Some Recommendations on Overcoming the Crisis in the Leather Industry

by Mr. Mosharraf Hossain Bhuiyan*
Ambassador of Bangladesh to Germany

Jute was the main cash crop of East Pakistan (present day Bangladesh) during the Pakistan period. Jute and jute products were the main exports of Pakistan – sixty-five percent of the country’s national income originated from the agricultural sector. The presence and position of tea and leather in domestic use and exports continue to grow. A large number of goats and cows is sacrificed during the holy Eid-ul-Azha in the Muslim majority country every year.

Besides, the meat of these animals is bought and sold throughout the year. As a result, the production and supply of leather in the country is increasing. The leather sector started its journey as a business in this country in the forties of the last century. In 1940, businessman Randa Prasad Saha (RP Saha) established the first tannery near Narayanganj.
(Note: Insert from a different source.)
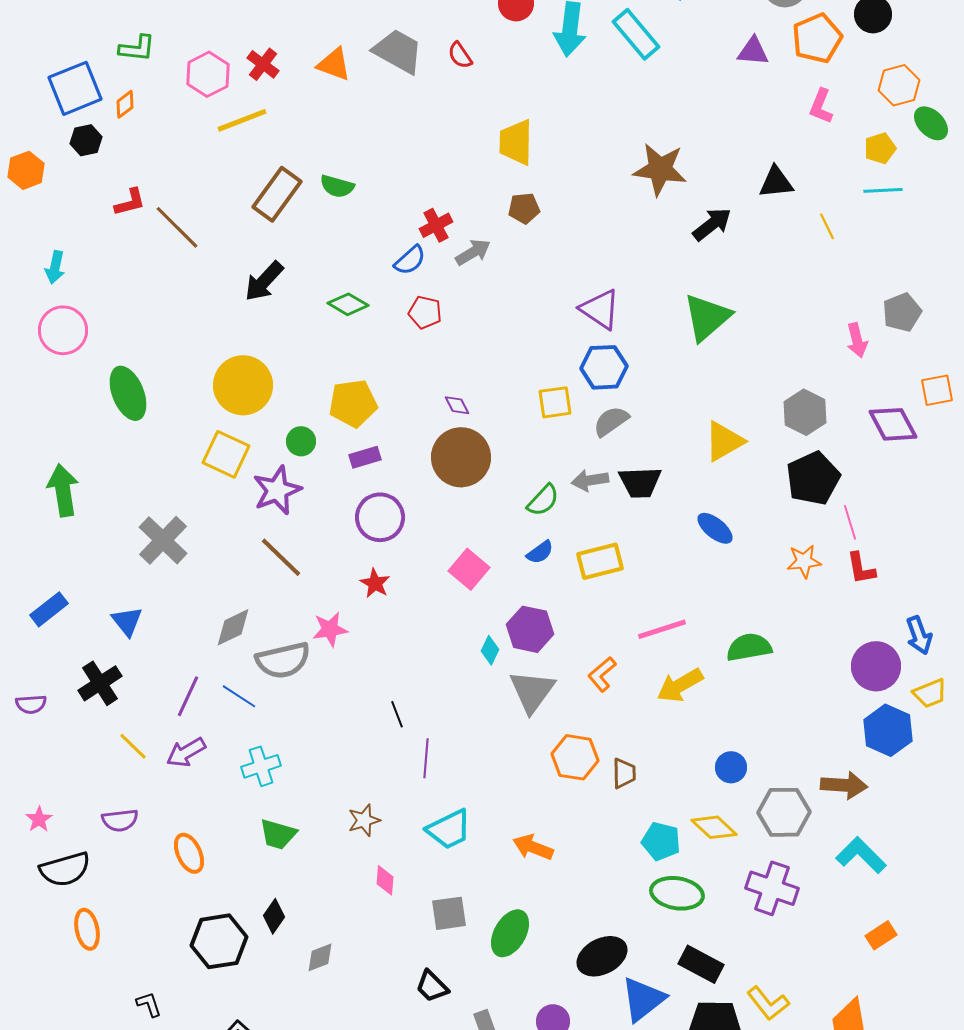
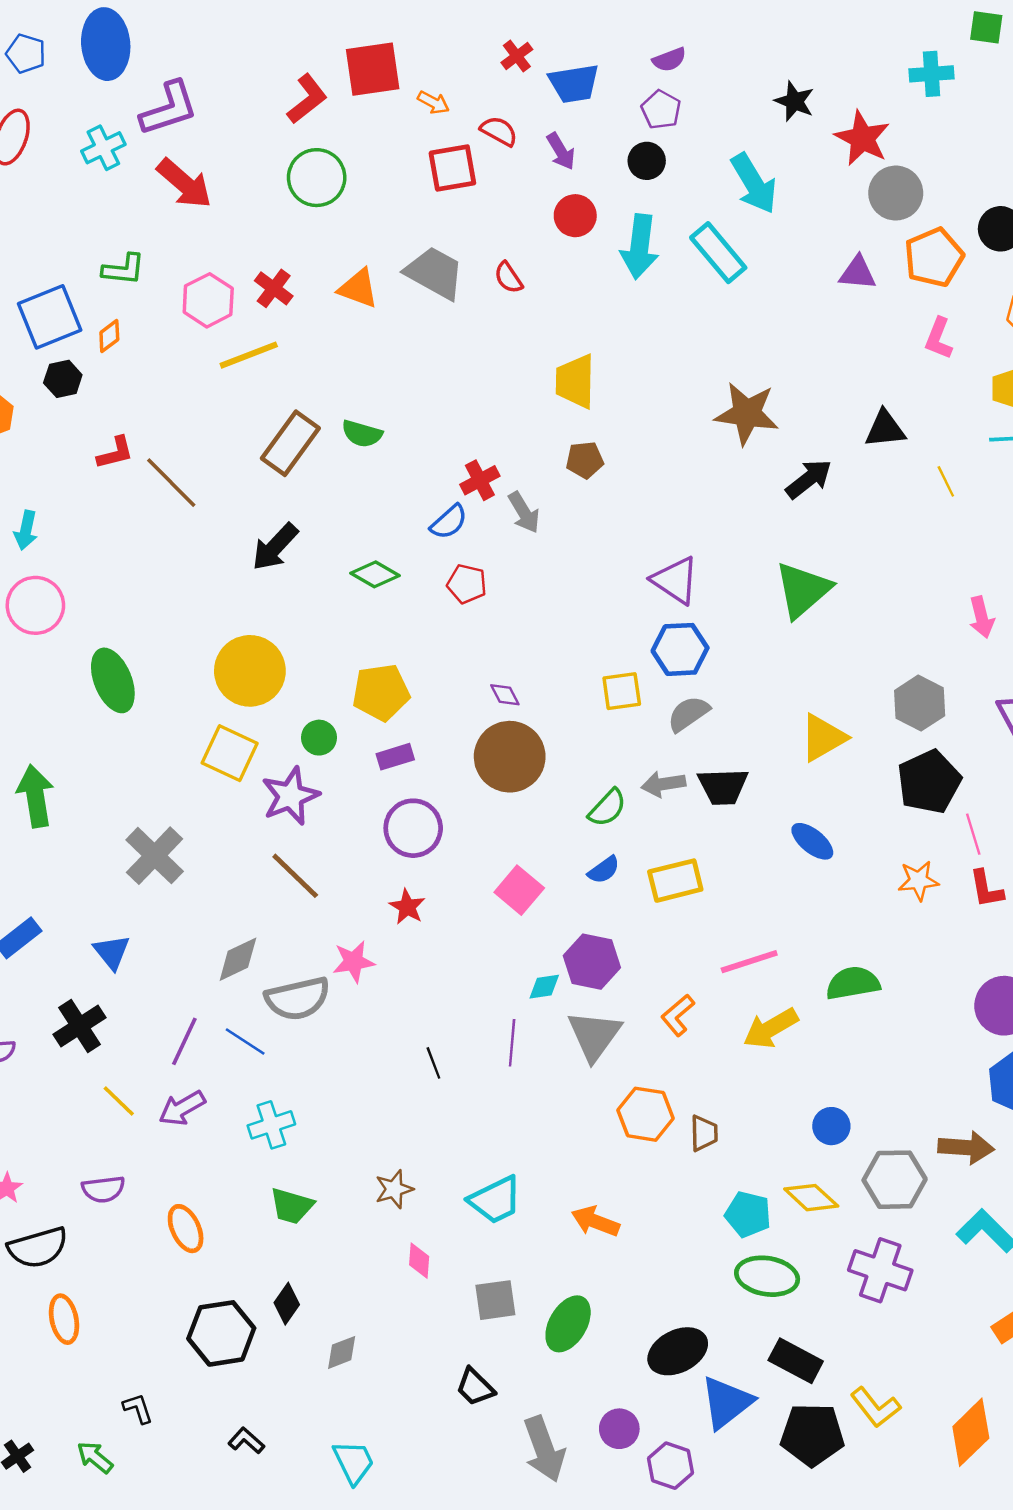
gray arrow: (473, 252) -> (524, 512), turned 90
cyan diamond: (490, 650) -> (544, 987), turned 56
purple line: (426, 758) -> (512, 1043), moved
The tannery industry was established at Hazaribagh in Dhaka in October 1951 through a gazette notification announced by the then government. This sector has been making significant contribution in earning foreign exchange in post-independence Bangladesh.

From the eighties onwards, the garment industry as an export product began to emerge and spread in Bangladesh. At present, 85 per cent of the country’s export earnings originates from the ready-made garment sector. In the post-1990 period, the production of crushed and finished leather, shoes, bags and other leather goods has gone beyond the limited range of wet blue production and the leather sector has diversified its exports.
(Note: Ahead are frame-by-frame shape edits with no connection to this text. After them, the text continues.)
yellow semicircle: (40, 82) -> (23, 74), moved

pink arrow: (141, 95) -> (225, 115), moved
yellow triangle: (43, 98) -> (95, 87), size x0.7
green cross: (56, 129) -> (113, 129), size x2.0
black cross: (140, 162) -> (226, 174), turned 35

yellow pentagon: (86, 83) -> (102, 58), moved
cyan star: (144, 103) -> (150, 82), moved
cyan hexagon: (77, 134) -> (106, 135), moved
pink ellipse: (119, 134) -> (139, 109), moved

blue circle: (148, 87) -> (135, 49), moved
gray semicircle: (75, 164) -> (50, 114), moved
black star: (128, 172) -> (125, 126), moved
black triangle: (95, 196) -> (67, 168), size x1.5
Bangladesh’s leather and leather products are also known abroad and are considered as the second largest export product. In 2013-14, the revenue from leather and leather products was 1,258.82 million US dollars. In the next three financial years, the export earnings of this sector were 1,130, 1,161 and 1,234 million dollars respectively. In the 2018-19 financial year, the export income of this sector was 1,019.78 million dollars.

However, the demand for Bangladeshi leather products in the international market has never been as expected due to the lack of environmental compliance in the country’s leather processing and production. Since 2017, the ongoing progress of the leather sector has been declining.

Due to the increase in the prevalence and prevalence of coronavirus in the world, the export income decreased to 797.61 million dollars in the fiscal year 2019-20. The leather sector has come down to the third place after losing the second place in terms of export earnings.

Leather and leather products are an export oriented industry based on domestic raw materials. It is a potential sector in terms of growth of national income, foreign exchange earnings through exports, employment and value addition. The Ministry of Industries undertook a project through Bangladesh Small and Cottage Industries Corporation (BSIC) to build an eco-friendly leather industrial city with the construction of a modern central waste treatment plant.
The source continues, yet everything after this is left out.